—¿Y qué hago yo?
—Tú no eres tu madre. A ti no te ciega la pasión.
—Me gustaría enseñarle a Martunis la información que voy reuniendo, quizá él me diga cómo atajar y llegar antes a la verdad.
—Ay, la verdad, la verdad —dijo poniéndose el teléfono en la oreja sin pendiente—. Ya verás como llega un momento en que las piezas empiezan a encajar por sí solas, sin que fuerces las cosas. El agua siempre encuentra una salida por microscópica que sea. Cuantos más datos tengas, mejor, porque llegará un momento en que cada uno buscará su sitio y lo encontrará. Es lo que hacemos aquí, dejar que los detalles ocupen el lugar que les corresponde y que el agua nos conduzca al agujero. Piensas demasiado. Le diré que has venido.
• • •
Fue tiempo perdido. No había sacado nada en claro: María se había limitado a apartarme muy educadamente del camino de su jefe. ¿Por qué no les entregaba parte del millón de pesetas y dejaba que los profesionales se encargaran de encontrar a Laura? Me extrañaba que mi madre hubiese cortado con el detective teniendo tanto dinero ahorrado, lo que significaba que quería destinarlo a otra cosa.
Callajeé un rato, camino del metro. En el barrio, aún quedaban pequeños comercios que le daban un aire familiar, una carnicería, una frutería y una papelería. En el escaparate había unas plumas muy bonitas. Recordé una tarde, a los nueve años, en que, al salir del colegio, mi padre y yo le compramos a mi madre una postal que cuando se abría salía de dentro un ramo de rosas muy perfumado. Y luego, la de la papelería, siempre que entraba a comprar algo me preguntaba por mi padre.

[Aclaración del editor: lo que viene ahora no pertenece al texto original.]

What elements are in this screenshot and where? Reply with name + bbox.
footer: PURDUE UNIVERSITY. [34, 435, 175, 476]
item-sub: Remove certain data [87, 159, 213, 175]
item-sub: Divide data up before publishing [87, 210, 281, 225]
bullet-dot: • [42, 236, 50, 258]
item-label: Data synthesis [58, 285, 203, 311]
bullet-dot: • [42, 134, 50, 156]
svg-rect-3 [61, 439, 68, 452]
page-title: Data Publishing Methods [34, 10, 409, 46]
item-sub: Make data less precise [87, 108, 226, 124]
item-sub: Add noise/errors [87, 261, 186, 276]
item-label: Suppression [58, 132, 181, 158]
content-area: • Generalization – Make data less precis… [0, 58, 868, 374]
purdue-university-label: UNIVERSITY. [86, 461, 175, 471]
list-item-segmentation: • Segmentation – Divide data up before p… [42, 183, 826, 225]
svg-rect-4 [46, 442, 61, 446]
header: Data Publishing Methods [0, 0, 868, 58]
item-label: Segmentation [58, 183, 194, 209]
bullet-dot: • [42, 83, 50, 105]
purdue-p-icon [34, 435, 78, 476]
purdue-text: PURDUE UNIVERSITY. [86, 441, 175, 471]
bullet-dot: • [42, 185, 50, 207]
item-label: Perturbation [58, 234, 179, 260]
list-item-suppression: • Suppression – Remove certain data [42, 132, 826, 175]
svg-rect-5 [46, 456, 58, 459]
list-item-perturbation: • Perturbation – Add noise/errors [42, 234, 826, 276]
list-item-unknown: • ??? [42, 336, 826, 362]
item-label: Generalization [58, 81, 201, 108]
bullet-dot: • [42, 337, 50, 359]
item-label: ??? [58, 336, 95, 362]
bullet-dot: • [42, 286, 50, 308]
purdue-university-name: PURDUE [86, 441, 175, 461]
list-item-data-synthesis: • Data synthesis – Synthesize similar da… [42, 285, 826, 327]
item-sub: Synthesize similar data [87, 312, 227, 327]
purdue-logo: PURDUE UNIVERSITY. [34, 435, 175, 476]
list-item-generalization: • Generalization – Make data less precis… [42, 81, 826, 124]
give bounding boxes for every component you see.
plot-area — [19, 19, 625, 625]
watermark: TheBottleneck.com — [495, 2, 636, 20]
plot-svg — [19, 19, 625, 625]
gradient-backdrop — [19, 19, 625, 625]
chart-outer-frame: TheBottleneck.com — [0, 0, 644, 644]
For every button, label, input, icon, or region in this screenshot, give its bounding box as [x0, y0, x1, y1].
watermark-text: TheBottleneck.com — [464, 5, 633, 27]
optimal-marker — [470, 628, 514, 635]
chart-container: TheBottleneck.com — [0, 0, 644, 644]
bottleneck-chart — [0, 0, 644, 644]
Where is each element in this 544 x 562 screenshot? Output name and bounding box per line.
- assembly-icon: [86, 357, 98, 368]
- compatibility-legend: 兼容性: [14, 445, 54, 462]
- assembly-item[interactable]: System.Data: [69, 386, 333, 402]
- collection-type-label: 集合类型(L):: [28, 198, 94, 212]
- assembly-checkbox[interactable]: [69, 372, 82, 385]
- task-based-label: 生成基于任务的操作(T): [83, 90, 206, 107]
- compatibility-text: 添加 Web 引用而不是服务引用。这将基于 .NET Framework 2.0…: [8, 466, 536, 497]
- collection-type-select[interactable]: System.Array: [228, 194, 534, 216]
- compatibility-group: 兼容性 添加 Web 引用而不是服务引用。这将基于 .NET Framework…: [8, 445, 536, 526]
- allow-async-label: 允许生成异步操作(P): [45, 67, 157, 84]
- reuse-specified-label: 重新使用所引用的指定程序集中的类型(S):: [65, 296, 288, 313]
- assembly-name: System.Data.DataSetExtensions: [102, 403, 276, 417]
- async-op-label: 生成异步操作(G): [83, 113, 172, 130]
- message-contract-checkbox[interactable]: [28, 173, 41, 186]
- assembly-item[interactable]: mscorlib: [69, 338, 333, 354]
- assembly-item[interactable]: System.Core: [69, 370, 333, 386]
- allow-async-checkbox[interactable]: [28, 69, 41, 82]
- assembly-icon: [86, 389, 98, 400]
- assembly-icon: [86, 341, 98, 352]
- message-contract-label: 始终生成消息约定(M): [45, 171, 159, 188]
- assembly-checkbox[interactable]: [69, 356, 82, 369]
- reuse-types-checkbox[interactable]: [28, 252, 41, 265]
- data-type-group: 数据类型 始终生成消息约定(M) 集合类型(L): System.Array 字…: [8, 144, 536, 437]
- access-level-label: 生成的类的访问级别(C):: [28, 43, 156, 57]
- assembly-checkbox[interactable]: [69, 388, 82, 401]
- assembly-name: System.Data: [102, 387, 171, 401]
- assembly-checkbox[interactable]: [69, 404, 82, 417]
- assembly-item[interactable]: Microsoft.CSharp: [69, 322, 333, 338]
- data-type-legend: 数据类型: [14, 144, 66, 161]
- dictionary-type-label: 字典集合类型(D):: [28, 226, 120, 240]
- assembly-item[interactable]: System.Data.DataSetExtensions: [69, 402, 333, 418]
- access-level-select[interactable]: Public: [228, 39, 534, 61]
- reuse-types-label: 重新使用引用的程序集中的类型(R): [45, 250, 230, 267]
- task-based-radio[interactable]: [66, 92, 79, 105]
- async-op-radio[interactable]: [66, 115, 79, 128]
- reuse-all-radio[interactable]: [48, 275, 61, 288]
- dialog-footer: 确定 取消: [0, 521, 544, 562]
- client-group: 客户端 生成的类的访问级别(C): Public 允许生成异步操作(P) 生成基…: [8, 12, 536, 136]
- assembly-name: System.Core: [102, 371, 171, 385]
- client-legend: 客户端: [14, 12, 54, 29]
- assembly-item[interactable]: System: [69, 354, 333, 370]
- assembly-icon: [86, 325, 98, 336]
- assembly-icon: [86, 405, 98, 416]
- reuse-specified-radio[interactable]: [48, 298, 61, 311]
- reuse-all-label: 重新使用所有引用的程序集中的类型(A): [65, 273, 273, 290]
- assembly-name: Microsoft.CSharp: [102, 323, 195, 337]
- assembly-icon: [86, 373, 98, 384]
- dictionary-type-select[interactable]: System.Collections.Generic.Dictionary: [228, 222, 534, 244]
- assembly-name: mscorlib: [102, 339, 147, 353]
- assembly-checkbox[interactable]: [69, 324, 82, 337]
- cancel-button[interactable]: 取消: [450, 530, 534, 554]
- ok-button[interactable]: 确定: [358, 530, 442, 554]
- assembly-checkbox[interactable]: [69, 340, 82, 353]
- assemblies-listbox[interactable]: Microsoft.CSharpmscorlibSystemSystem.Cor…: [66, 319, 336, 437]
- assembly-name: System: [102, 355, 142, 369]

No me metí en el metro, seguí andando hasta un bar y me dejé caer en una silla de madera maciza que se me clavaba en la espalda, pero que me permitía descansar del maletín. Con el café con leche añadieron unas pastas. Yo era su única clientela. Cada cinco minutos un camarero me preguntaba si quería algo más. Enfrente había una pequeña plaza con árboles y unos pedales junto a los bancos para hacer ejercicio. Dos ancianos pedaleaban, y los pájaros salían de las ramas de los árboles como si el aire, en un segundo, arrancara miles de hojas. No sabía qué hacer. Quizá estaba buscando a mi hermana fantasma para olvidarme del problema real: la vida de mi madre pendiente de un hilo. Y lo más monstruoso de todo era que yo podía disfrutar de la vida, y los ancianos que estaban pedaleando, también. Eso era lo más extraño de todo. Una señora entró canturreando con el carrito de la compra. La vida podía llegar a ser maravillosa.
Noté la presencia del camarero ante mí. ¿Por qué iba a ser Ana, la única persona que había conocido que había estado en Tailandia, la que cogiese la foto de Laura de la cartera de piel de cocodrilo?
—¿Quiere algo más? ¿Se encuentra bien?
Podría haber sido mi padre. Estaba harto de que alguien que no existía nos amargase la vida. Le echaría la culpa a la pobre Laura de que mi madre hubiese enfermado. Culpar a alguien de lo que nos ocurría era un alivio, y mi padre pensaría que parte de esa culpa la tenía la foto de las narices. Por eso él no dudaba de Ana.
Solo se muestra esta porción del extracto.